[Source data]
● ● ● ● ● ● ●
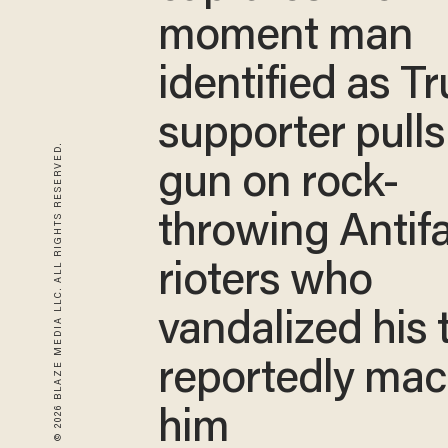
moment man
identified as T
supporter pulls
© 2026 BLAZE MEDIA LLC. ALL RIGHTS RESERVED.
gun on rock-
throwing Antif
rioters who
vandalized his 
reportedly ma
him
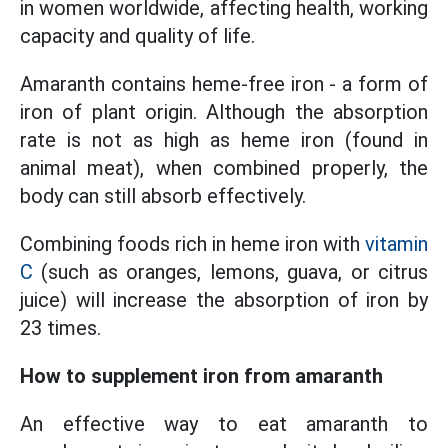
in women worldwide, affecting health, working
capacity and quality of life.
Amaranth contains heme-free iron - a form of
iron of plant origin. Although the absorption
rate is not as high as heme iron (found in
animal meat), when combined properly, the
body can still absorb effectively.
Combining foods rich in heme iron with
vitamin
C
(such as oranges, lemons, guava, or citrus
juice) will increase the absorption of iron by
23 times.
How to supplement iron from amaranth
An effective way to eat amaranth to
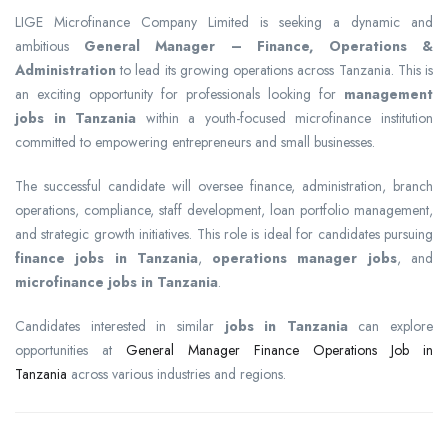
LIGE Microfinance Company Limited is seeking a dynamic and
ambitious
General Manager – Finance, Operations &
Administration
to lead its growing operations across Tanzania. This is
an exciting opportunity for professionals looking for
management
jobs in Tanzania
within a youth-focused microfinance institution
committed to empowering entrepreneurs and small businesses.
The successful candidate will oversee finance, administration, branch
operations, compliance, staff development, loan portfolio management,
and strategic growth initiatives. This role is ideal for candidates pursuing
finance jobs in Tanzania
,
operations manager jobs
, and
microfinance jobs in Tanzania
.
Candidates interested in similar
jobs in Tanzania
can explore
opportunities at
General Manager Finance Operations Job in
Tanzania
across various industries and regions.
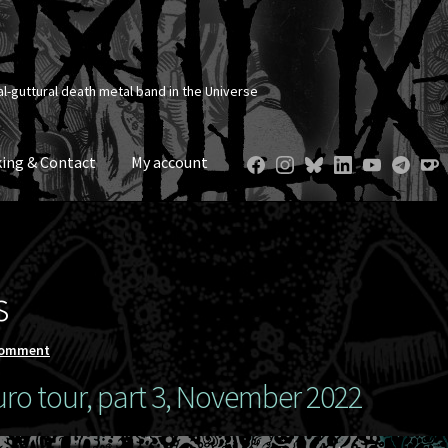
al-guttural death metal band in the Universe
ing & Contact
My account
s
comment
ro tour, part 3, November 2022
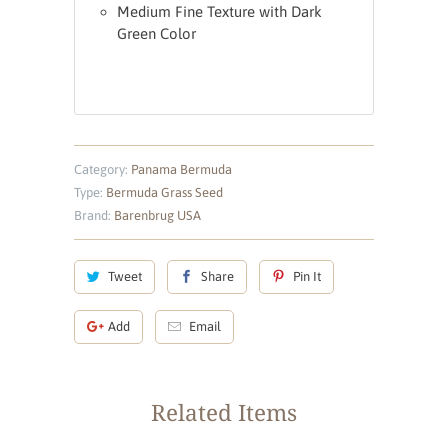
Medium Fine Texture with Dark
Green Color
Category:
Panama Bermuda
Type:
Bermuda Grass Seed
Brand:
Barenbrug USA
Tweet
Share
Pin It
Add
Email
Related Items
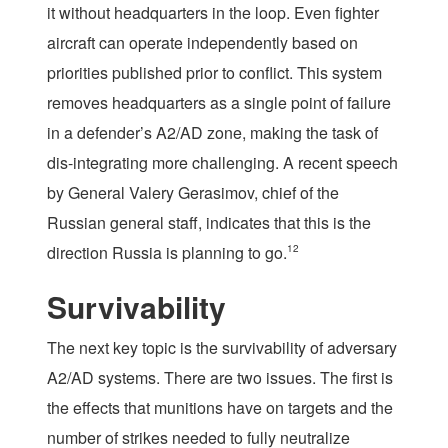
it without headquarters in the loop. Even fighter
aircraft can operate independently based on
priorities published prior to conflict. This system
removes headquarters as a single point of failure
in a defender’s A2/AD zone, making the task of
dis-integrating more challenging. A recent speech
by General Valery Gerasimov, chief of the
Russian general staff, indicates that this is the
direction Russia is planning to go.
12
Survivability
The next key topic is the survivability of adversary
A2/AD systems. There are two issues. The first is
the effects that munitions have on targets and the
number of strikes needed to fully neutralize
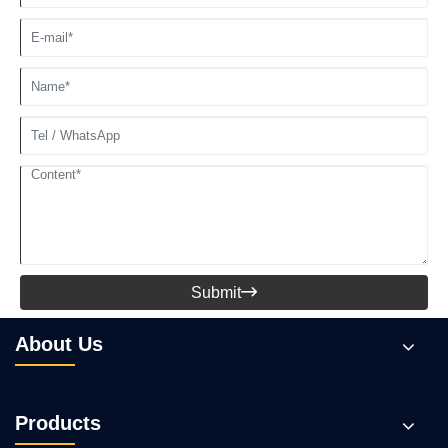
Submit

About Us
Products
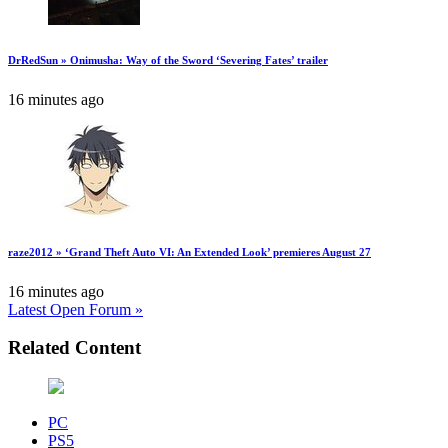
DrRedSun » Onimusha: Way of the Sword ‘Severing Fates’ trailer
16 minutes ago
raze2012 » ‘Grand Theft Auto VI: An Extended Look’ premieres August 27
16 minutes ago
Latest Open Forum »
Related Content
PC
PS5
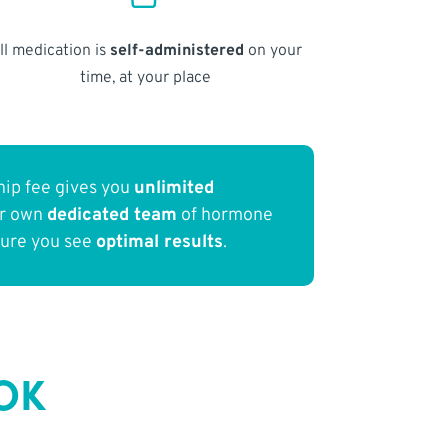
ll medication is
self-administered
on your
time, at your place
ip fee gives you
unlimited
ur own
dedicated team
of hormone
sure you see
optimal results
.
 OK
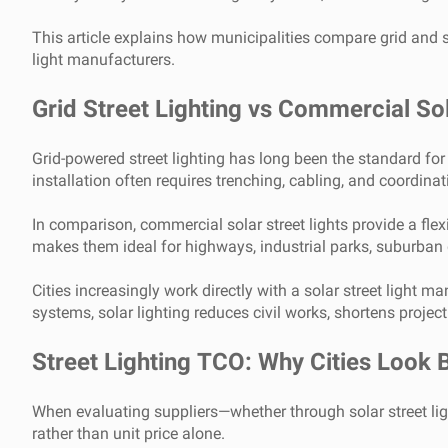
This article explains how municipalities compare grid and s
light manufacturers.
Grid Street Lighting vs Commercial Sol
Grid-powered street lighting has long been the standard for 
installation often requires trenching, cabling, and coordina
In comparison, commercial solar street lights provide a fle
makes them ideal for highways, industrial parks, suburban 
Cities increasingly work directly with a solar street light 
systems, solar lighting reduces civil works, shortens projec
Street Lighting TCO: Why Cities Look B
When evaluating suppliers—whether through solar street lig
rather than unit price alone.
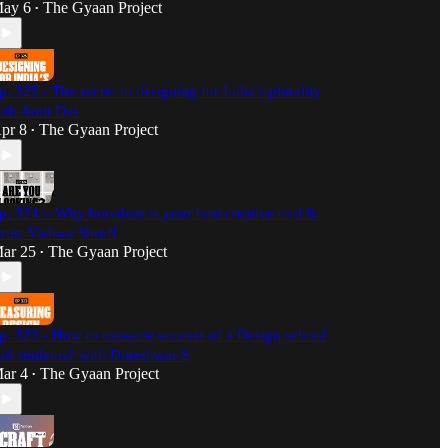
ay 6
The Gyaan Project
•
p. 325 - The secret to designing for India’s plurality
ith Amit Das
pr 8
The Gyaan Project
•
p. 324 – Why boredom is your best creative tool ft.
rtist Vishwa Shroff
ar 25
The Gyaan Project
•
p. 323 - How to measure success of a Design school
nd students? with Dineshwar S
ar 4
The Gyaan Project
•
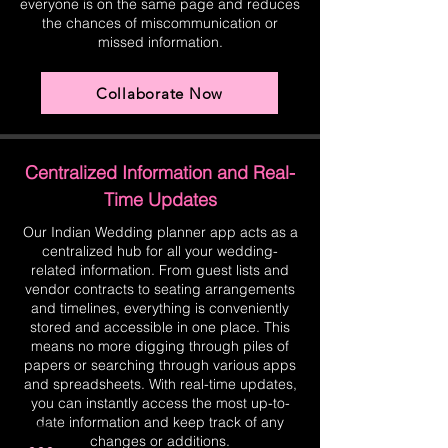
everyone is on the same page and reduces
the chances of miscommunication or
missed information.
Collaborate Now
Centralized Information and Real-
Time Updates
Our Indian Wedding planner app acts as a
centralized hub for all your wedding-
related information. From guest lists and
vendor contracts to seating arrangements
and timelines, everything is conveniently
stored and accessible in one place. This
means no more digging through piles of
papers or searching through various apps
and spreadsheets. With real-time updates,
you can instantly access the most up-to-
date information and keep track of any
changes or additions.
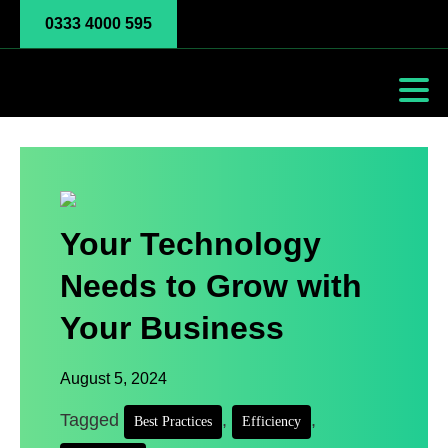
0333 4000 595
Your Technology
Needs to Grow with
Your Business
August 5, 2024
Tagged
,
,
Best Practices
Efficiency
● ● ● ● ● ● ●
#### TO DO:
Which lines above contain the word "Cities"? Copy each of them.

#### WRITTEN RESPONSE:
Cities increasingly work directly with a solar street light 
Street Lighting TCO: Why Cities Look B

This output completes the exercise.